Background: Pax6, a highly conserved multifunctional transcription factor, has been critical for neurogenesis and neuronal plasticity. It is presumed that if level of Pax6 approaches either low or null, critical genes responsible for maintaining functional status of neurons or glia would be modulated. Purpose: Therefore, it has been intended to explore possibility of either direct or indirect influence of Pax6 in neurodegeneration. Methods: The cell lines having origin of murine embryonic fibroblast (Pax6-non expressing, NIH3T3-cell line), murine neuroblastoma (Pax6-expressing brain-derived, Neuro-2a-cell line), and human glioblastomaastrocytoma (U87MG) were cultured and maintained in a CO2 incubator at 37 degrees C and 5% CO2 in DMEM containing 10% fetal bovine serum. The knockdown of endogenous Pax6 in Neuro-2a cells was achieved through siRNA based gene knock-down approach. The efficiency and validation of knock-down was done by real time PCR. The knock-down of Pax6 was successfully achieved. Results: The levels of expression of transcripts of some of the proposed putative markers of neurodegeneration like Pax6, S100 beta, GFAP, BDNF, NGN2, p73 alpha, p73 delta, LDH, SOD, and Catalase were analyzed in Pax6 knockdown condition for analysis of role of Pax6 in neurodegeneration.
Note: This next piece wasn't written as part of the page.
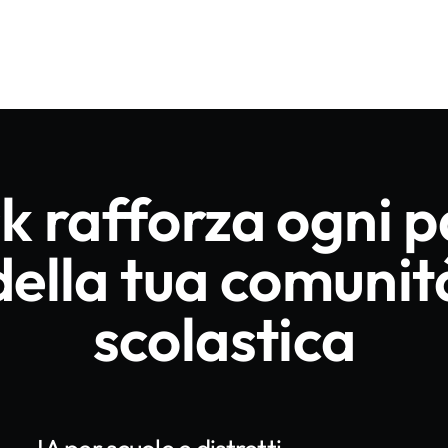
sk rafforza ogni p
della tua comunit
scolastica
Since the Pax6 has been proposed to bind to promoter sequences of catalase, and catalase suppresses TGF beta, relative lower levels of catalase in Neuro-2a and U-87MG as compared to NIH-3T3 indicates a possible progressive dominant negative impact of Pax6. However, presence of SOD and LDH indicates alternative protective mechanism. Conclusion: Presence of BDNF and TGFa indicates association between them in glioblastoma-astrocytoma. Therefore, Pax6 seems to be involved directly with p53 and TGF beta mediated pathways and indirectly with redox-sensitive pathway regulation. The neurodegenerative markers S100 beta, GFAP, BDNF, NGN2, p73a, p73d, observed downregulated in Pax6 knockdown condition suggest Pax6-mediated regulation of these markers. Observations enlighten Pax6-mediated influences on cascades of genes involved in growth, differentiation and maturation of neurons and glia.